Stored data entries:
----

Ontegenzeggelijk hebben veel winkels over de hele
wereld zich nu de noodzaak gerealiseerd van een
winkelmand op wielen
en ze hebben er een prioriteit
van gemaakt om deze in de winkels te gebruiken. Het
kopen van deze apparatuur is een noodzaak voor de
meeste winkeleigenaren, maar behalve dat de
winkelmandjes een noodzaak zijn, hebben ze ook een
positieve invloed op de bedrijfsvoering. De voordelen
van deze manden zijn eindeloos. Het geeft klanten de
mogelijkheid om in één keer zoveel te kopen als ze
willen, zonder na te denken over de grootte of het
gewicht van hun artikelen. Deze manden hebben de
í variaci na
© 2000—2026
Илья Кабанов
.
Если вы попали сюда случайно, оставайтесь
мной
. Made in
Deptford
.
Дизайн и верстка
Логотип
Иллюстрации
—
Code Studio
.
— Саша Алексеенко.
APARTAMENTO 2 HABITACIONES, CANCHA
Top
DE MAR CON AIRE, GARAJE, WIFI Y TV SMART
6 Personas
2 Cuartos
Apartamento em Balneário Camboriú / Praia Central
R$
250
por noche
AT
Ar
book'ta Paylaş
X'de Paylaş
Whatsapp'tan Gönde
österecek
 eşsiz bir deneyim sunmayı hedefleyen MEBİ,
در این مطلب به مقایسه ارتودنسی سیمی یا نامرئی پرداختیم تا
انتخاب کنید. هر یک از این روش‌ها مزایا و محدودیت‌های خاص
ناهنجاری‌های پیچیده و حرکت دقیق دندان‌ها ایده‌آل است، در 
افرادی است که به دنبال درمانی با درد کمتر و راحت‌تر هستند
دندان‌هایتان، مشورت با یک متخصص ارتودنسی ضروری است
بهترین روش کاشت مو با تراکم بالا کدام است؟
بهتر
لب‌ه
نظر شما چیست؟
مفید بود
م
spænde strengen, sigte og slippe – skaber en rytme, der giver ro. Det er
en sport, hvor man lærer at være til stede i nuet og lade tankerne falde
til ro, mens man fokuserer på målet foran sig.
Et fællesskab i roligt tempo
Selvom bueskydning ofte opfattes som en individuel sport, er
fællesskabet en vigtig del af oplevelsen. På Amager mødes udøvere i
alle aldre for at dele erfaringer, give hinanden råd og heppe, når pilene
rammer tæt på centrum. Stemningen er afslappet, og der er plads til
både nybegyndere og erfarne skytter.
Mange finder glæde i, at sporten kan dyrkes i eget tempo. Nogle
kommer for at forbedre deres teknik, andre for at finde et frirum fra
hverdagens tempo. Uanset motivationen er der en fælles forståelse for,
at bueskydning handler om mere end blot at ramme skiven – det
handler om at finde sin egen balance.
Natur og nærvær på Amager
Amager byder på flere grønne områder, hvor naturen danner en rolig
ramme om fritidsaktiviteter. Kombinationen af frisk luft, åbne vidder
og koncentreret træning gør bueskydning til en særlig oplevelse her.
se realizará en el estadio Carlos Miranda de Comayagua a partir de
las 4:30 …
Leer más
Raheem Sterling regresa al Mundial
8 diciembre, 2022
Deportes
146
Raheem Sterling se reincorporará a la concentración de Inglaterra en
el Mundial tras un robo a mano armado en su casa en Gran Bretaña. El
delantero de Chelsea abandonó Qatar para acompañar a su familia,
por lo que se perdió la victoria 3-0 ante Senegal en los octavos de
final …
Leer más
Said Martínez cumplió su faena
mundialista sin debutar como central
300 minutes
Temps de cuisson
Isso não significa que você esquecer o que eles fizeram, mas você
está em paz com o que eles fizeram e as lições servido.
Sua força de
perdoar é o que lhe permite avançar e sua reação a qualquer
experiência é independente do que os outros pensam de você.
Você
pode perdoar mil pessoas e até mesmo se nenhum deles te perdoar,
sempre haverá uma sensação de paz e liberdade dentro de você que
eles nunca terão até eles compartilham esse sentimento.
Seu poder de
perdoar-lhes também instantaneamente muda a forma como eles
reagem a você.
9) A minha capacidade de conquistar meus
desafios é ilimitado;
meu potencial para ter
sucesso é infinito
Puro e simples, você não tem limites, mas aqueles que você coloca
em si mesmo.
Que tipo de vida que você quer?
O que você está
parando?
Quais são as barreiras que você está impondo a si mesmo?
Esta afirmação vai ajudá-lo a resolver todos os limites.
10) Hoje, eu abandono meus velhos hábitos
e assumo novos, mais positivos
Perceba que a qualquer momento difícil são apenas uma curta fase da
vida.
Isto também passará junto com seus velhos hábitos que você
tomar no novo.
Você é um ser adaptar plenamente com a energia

----

◆ **TASK TO COMPLETE**:
The lines above, from the start of the records through the one containing "mogelijkheid om in", are to be printed exactly, and nothing else is to be included.

◆ **THE COMPLETED TASK**:
Ontegenzeggelijk hebben veel winkels over de hele
wereld zich nu de noodzaak gerealiseerd van een
winkelmand op wielen
en ze hebben er een prioriteit
van gemaakt om deze in de winkels te gebruiken. Het
kopen van deze apparatuur is een noodzaak voor de
meeste winkeleigenaren, maar behalve dat de
winkelmandjes een noodzaak zijn, hebben ze ook een
positieve invloed op de bedrijfsvoering. De voordelen
van deze manden zijn eindeloos. Het geeft klanten de
mogelijkheid om in één keer zoveel te kopen als ze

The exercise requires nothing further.